April spring in Libya has resulted in the summer of their discontent. An ostensible mission to protect civilians with the authorization of the Security Council has been bastardized into a mission to dethrone Colonel Gadhafi who is not sufficiently malleable and cooperative to sacrifice his country's needs in order to serve the interests of the United States.
There is a sharp distinction between the Arab Spring occurring in a number of North African and Middle Eastern countries and the rebellion in Libya. Rampant popular discontent over unemployment, poverty and harsh rule had been smoldering beneath the surface in Egypt, Tunisia and a number of other countries in the region before it erupted into virtually spontaneous combustion.

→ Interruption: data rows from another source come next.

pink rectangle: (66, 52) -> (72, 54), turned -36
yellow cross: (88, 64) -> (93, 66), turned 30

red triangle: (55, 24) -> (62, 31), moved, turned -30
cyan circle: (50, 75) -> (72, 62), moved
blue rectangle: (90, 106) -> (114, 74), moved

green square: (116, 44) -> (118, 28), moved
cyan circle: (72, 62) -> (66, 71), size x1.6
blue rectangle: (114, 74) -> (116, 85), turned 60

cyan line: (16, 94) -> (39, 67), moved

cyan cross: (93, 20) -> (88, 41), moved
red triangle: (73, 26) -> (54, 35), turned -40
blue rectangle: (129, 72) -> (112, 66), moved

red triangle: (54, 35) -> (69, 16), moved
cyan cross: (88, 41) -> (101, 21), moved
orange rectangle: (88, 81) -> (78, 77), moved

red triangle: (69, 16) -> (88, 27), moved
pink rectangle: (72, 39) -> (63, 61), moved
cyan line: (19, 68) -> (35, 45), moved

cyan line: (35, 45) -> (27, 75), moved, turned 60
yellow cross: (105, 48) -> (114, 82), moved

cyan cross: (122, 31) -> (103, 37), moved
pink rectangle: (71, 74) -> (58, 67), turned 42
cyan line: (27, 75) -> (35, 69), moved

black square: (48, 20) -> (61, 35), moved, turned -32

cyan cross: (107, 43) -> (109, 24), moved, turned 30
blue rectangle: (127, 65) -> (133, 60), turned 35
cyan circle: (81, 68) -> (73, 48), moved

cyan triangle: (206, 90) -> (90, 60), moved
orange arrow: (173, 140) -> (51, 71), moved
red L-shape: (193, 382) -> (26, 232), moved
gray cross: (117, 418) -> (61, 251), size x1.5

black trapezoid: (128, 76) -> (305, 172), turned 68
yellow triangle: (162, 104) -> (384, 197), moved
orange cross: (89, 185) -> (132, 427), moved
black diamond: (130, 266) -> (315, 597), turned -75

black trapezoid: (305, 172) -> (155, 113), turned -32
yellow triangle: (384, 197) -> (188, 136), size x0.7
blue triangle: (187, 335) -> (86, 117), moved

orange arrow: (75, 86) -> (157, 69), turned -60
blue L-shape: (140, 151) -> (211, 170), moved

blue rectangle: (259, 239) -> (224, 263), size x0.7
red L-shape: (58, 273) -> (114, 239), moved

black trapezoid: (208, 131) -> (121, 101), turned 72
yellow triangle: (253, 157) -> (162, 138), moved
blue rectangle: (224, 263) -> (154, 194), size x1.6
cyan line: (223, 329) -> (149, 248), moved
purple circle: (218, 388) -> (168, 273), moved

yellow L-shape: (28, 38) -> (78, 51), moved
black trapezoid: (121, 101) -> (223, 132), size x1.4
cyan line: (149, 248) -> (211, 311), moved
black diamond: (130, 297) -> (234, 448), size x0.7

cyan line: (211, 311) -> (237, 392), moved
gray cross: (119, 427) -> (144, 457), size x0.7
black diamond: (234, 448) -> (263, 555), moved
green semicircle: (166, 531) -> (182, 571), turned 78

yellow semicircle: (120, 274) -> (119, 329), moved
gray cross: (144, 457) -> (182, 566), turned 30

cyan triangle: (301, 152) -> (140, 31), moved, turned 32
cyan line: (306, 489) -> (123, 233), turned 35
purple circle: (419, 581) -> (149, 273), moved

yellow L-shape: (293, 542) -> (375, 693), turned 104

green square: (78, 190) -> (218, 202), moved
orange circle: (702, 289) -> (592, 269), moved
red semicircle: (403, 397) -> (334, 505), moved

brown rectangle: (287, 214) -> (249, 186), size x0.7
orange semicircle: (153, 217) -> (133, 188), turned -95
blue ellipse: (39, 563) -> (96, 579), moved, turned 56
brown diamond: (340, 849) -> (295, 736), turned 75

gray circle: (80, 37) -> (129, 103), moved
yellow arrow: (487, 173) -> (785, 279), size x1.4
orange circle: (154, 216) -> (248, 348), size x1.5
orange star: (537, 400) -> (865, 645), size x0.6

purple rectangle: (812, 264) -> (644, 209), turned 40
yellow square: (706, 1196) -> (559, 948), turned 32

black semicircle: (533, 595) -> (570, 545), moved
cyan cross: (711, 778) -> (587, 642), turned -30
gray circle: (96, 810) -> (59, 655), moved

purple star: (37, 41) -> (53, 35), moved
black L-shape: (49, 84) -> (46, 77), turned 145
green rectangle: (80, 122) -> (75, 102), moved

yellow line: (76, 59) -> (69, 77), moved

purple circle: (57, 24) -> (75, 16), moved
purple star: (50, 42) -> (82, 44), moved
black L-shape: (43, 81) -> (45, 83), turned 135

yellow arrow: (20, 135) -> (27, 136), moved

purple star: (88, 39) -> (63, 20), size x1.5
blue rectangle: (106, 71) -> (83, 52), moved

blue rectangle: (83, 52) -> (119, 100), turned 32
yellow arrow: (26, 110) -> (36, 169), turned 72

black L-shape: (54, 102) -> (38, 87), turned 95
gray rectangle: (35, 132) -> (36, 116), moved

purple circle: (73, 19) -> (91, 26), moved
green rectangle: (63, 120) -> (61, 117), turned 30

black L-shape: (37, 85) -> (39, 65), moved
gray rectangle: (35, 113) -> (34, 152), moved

On the other hand economic and social conditions were different in Libya and the rebellion there was orchestrated by many groups who had a long-standing hatred of Gadhafi and were supported by the U.S., France and Britain.
Economic and social conditions have been different in Libya due to the state-sponsored social safety net programs implemented by Gadhafi to protect Libyans from economic hardship. Gadhafi has heavily subsidized education and health care benefits which are free to every citizen. Libya ranks 53rd in the United Nations Human Development Index overall at .755 but its index is the highest compared to all other African counties where the average is .599.
A U.S. embassy cable to the State Department, sent on August 29, 2008, explains Gadhafi's delicate balancing act by describing the tacit pact between him and his people as an: "oil-revenue-financed, cradle-to-grave subsidies in exchange for political quiescence -- that has underpinned his regime for decades."
On the other hand, popular protests in Libya were largely motivated by the fierce animus to the brutal methods employed by Gadhafi to suppress any opposition to his dictatorship. When non-violent protests broke out, Gadhafi violently crushed them and marched to the gates of Benghazi, the rebel's stronghold.
Groups who had been organizing against Gadhafi for years are at least partly responsible for provoking the protests. The composition of forces opposing Gadhafi consists of a wide range of groups of people each with their own agenda but whose common purpose is his overthrow. Some of these groups formed the National Transitional Council (TNC) in Benghazi on February 27, 2011 to act as the political face of the revolution. Politicians, former military officers, tribal leaders, academics and businessmen from Eastern Libya created the Council to serve as a transitional government and to wrap the opposition in an aura of respectability.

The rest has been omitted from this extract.